The second example is Mansour Kikhia, Libya’s former UN Ambassador. Kikhia came from the family with a long history of service to Libya. He had been a human rights activist, Libya’s foreign minister and ambassador to the UN, but grew disgusted with Qadhafi’s repressive rule. In 1980 Kikhia defected to the United States. In late 1993, he travelled to Cairo to attend an Arab human rights summit. Kikhia was US resident and married to a U.S. citizen. Yet on December 10, 1993, a day that the UN has designated as human rights day, Kikhia was kidnapped by Egyptian agents from his Cairo hotel. The Egyptians handed Kikhia over to the Libyan regime, which executed him. His body has never been recovered. Kikhia left behind a wife and two young children.

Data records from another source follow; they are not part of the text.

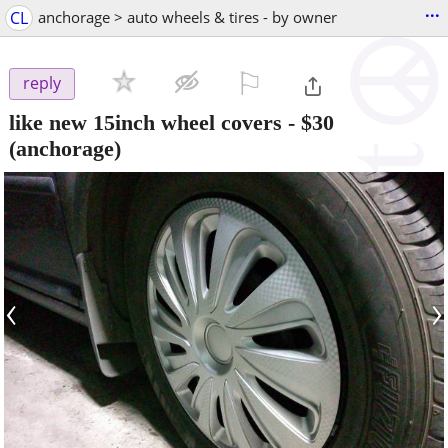
...
CL
anchorage > auto wheels & tires - by owner
⚐

reply
like new 15inch wheel covers
-
$30
(anchorage)
‹
›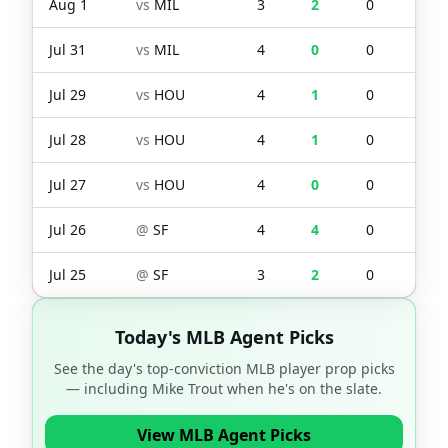
Aug 1
vs
MIL
3
2
0
0
Jul 31
vs
MIL
4
0
0
0
Jul 29
vs
HOU
4
1
0
0
Jul 28
vs
HOU
4
1
0
0
Jul 27
vs
HOU
4
0
0
0
Jul 26
@
SF
4
4
0
0
Jul 25
@
SF
3
2
0
0
Today's MLB Agent Picks
See the day's top-conviction MLB player prop picks
— including
Mike Trout
when he's on the slate.
View MLB Agent Picks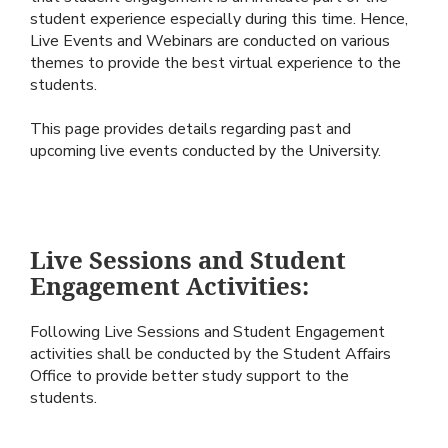
student experience especially during this time. Hence,
Live Events and Webinars are conducted on various
themes to provide the best virtual experience to the
students.
This page provides details regarding past and
upcoming live events conducted by the University.
Live Sessions and Student
Engagement Activities:
Following Live Sessions and Student Engagement
activities shall be conducted by the Student Affairs
Office to provide better study support to the
students.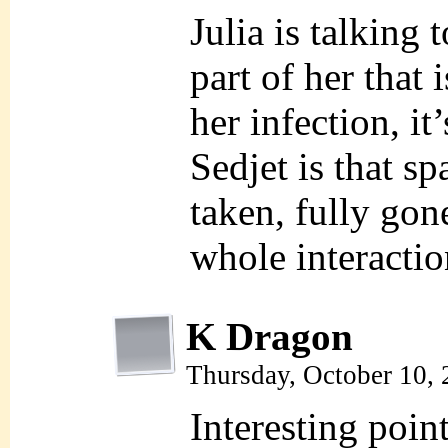
Julia is talking 
part of her that
her infection, it
Sedjet is that s
taken, fully gone
whole interactio
K Dragon
Thursday, October 10,
Interesting poin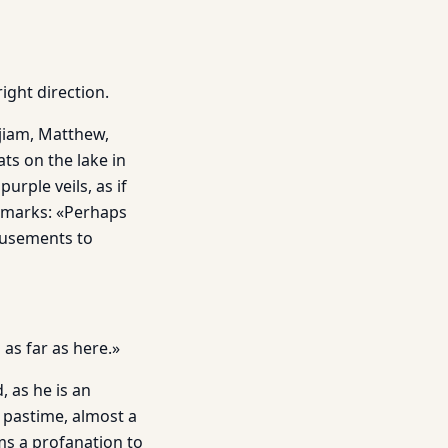
ight direction.
rjiam, Matthew,
s on the lake in
rple veils, as if
remarks: «Perhaps
amusements to
as far as here.»
 as he is an
 pastime, almost a
ms a profanation to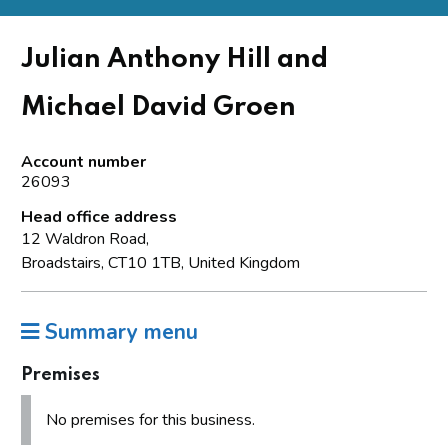
Julian Anthony Hill and
Michael David Groen
Account number
26093
Head office address
12 Waldron Road,
Broadstairs, CT10 1TB, United Kingdom
Summary menu
Premises
No premises for this business.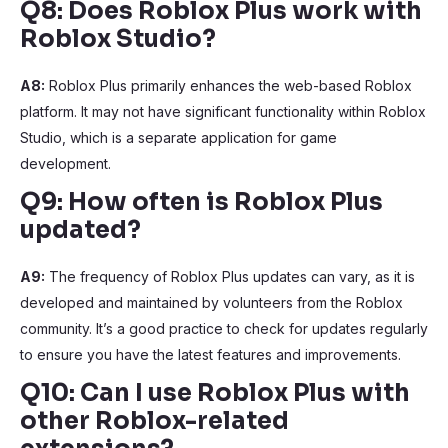
Q8: Does Roblox Plus work with
Roblox Studio?
A8:
Roblox Plus primarily enhances the web-based Roblox
platform. It may not have significant functionality within Roblox
Studio, which is a separate application for game
development.
Q9: How often is Roblox Plus
updated?
A9:
The frequency of Roblox Plus updates can vary, as it is
developed and maintained by volunteers from the Roblox
community. It’s a good practice to check for updates regularly
to ensure you have the latest features and improvements.
Q10: Can I use Roblox Plus with
other Roblox-related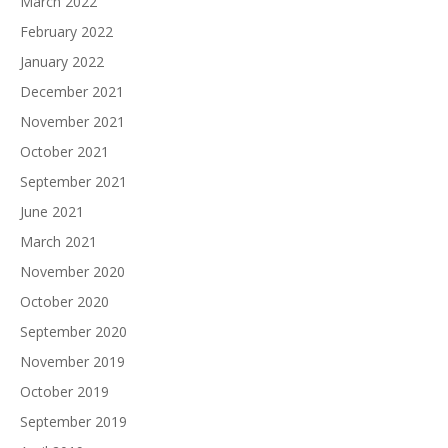
March 2022
February 2022
January 2022
December 2021
November 2021
October 2021
September 2021
June 2021
March 2021
November 2020
October 2020
September 2020
November 2019
October 2019
September 2019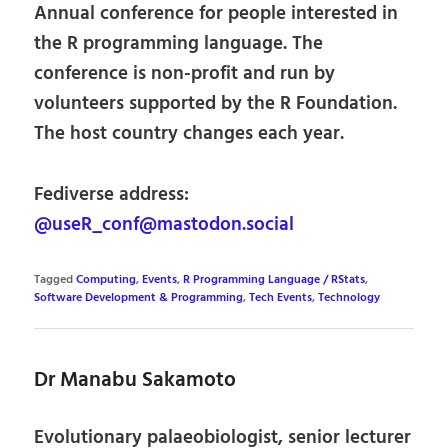
Annual conference for people interested in
the R programming language. The
conference is non-profit and run by
volunteers supported by the R Foundation.
The host country changes each year.
Fediverse address:
@useR_conf@mastodon.social
Tagged
Computing
,
Events
,
R Programming Language / RStats
,
Software Development & Programming
,
Tech Events
,
Technology
Dr Manabu Sakamoto
Evolutionary palaeobiologist, senior lecturer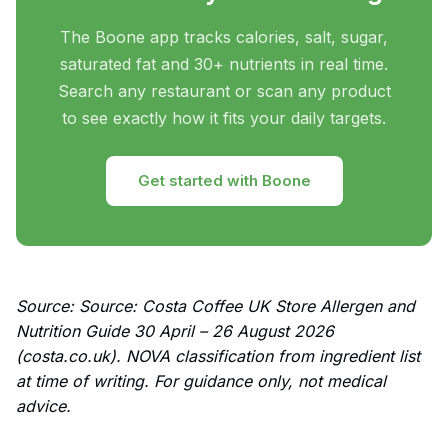
The Boone app tracks calories, salt, sugar,
saturated fat and 30+ nutrients in real time.
Search any restaurant or scan any product
to see exactly how it fits your daily targets.
Get started with Boone
Source: Source: Costa Coffee UK Store Allergen and
Nutrition Guide 30 April – 26 August 2026
(costa.co.uk). NOVA classification from ingredient list
at time of writing. For guidance only, not medical
advice.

The third example is my brother Fathi Eljahmi, who dared to call for change in Libya. Fathi was a visionary, blessed with a great mind and a passion for equality and justice. Professionally, he was a civil engineer, an entrepreneur, a former governor of the Gulf province and also former chairman of the Libyan National Planning Commission.

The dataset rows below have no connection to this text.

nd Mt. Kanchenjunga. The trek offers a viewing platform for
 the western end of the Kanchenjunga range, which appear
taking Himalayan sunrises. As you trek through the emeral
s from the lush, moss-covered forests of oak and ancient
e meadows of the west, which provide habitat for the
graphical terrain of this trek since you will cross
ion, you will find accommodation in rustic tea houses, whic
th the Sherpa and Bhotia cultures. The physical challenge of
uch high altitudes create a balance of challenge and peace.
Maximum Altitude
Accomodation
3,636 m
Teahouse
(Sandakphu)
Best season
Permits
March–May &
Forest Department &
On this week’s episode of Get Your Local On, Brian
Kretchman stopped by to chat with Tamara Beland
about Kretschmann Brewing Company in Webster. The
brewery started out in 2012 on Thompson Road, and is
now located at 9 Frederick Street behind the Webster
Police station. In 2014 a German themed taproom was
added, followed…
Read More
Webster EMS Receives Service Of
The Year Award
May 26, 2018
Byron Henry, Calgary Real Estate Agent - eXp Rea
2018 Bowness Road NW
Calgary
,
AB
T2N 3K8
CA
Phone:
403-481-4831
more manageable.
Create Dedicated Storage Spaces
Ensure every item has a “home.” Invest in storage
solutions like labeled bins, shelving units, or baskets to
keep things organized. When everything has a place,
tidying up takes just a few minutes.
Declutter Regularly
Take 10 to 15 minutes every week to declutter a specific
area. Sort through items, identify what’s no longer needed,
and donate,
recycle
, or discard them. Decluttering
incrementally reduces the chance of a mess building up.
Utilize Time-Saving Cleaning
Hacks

Fathi was first imprisoned on October 22, 2002, because he presented to the Basic People’s Congress a vision for healing Libya and re-defining its relationship with the outside world. Fathi called for the creation of a constitution, a civil society, for free speech, for free enterprise, for investigation into the Abu Slim prison massacre, the war in Chad and the resolution of the Lockerbie bombing, which by the way had led to the economic blockade against Libya. He called on Qadhafi to show sincerity to his own people.
Fathi was released on March 12, 2004 thanks to the intervention of U.S. politicians, among them then Senator Joe Biden. Fathi refused to be silenced and continued his call for freedom and human rights. On March 26, 2004, Fathi was abducted by Libyan Security and held until his death on May 21, 2009.

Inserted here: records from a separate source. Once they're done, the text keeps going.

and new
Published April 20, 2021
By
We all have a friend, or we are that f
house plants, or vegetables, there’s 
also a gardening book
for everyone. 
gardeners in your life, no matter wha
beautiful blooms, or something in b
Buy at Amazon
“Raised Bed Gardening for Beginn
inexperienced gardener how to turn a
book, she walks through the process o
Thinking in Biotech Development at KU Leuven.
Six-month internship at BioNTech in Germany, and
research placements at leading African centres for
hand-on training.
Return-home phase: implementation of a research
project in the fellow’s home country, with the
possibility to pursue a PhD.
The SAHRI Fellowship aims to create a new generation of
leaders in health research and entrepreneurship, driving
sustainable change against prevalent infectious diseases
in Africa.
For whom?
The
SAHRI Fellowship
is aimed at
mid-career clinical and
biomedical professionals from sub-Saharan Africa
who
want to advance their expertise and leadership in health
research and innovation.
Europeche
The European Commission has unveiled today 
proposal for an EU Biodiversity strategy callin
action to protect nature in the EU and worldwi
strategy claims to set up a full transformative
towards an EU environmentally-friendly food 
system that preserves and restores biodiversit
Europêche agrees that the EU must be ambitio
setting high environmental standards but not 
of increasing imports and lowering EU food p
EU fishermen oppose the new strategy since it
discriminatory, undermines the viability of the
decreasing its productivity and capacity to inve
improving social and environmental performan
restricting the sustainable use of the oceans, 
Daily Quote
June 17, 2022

During those five years of imprisonment, he endured intense torture, isolation and slow death. He was kept away from his family for nearly two years. He was shackled in a windowless room without sunlight and served food that was not fit for human consumption. For two years, he was deprived of medications for hypertension, advanced stage diabetes, and a heart condition.
The result of the Libyan regime’s slow medical torture and neglect was that Fathi slipped into a coma. The Libyan regime did not even allow him to die in his own country. On May 5, 2009, the Libyan regime flew my comatose brother to a hospital in Jordan where he died. He returned home in the cargo hold of a passenger jet.
By contrast, Abdelbaset Mohmed Ali al-Megrahi , the terrorist responsible for the Lockerbie bombing, was released by the Scottish authorities in August 2009 and flown home in the company of the dictator’s son and senior Libyan officials on Qadhafi’s personal plane to a hero’s welcome. Scotland released the mass murderer al-Megrahi on “compassionate grounds”—compassion being precisely what the Libyan regime has always denied its citizens.
At the UN in Geneva, I have called on the UN Human Rights Council to launch an international and independent investigation in the Abu Slim prison massacre. I have called on the UN Human Rights Council to investigate Fathi’s imprisonment and to investigate torture in Libya. I also called for an investigation into the role played by the Arab Medical Centre in Amman, Jordan, where my brother died. The Arab Medical Centre in Amman refuses to turn over Fathi’s medical report to the family.
What has happened to my calls for investigations? Thus far, nothing. The UN did nothing for human rights in Libya even when Libya was an international pariah. Today Libya sits on the UN Human Rights Council. Qaddafi gives speeches by video link to students at Columbia University and the London School of Economics.
I would like to end by thanking all those human rights activists such as Joshua Rubenstein and Felice Gaer for their efforts on behalf of the victims of the Libyan dictatorship. And may every victim of Mr. Qadhafi’s terror rest in peace. Thank you.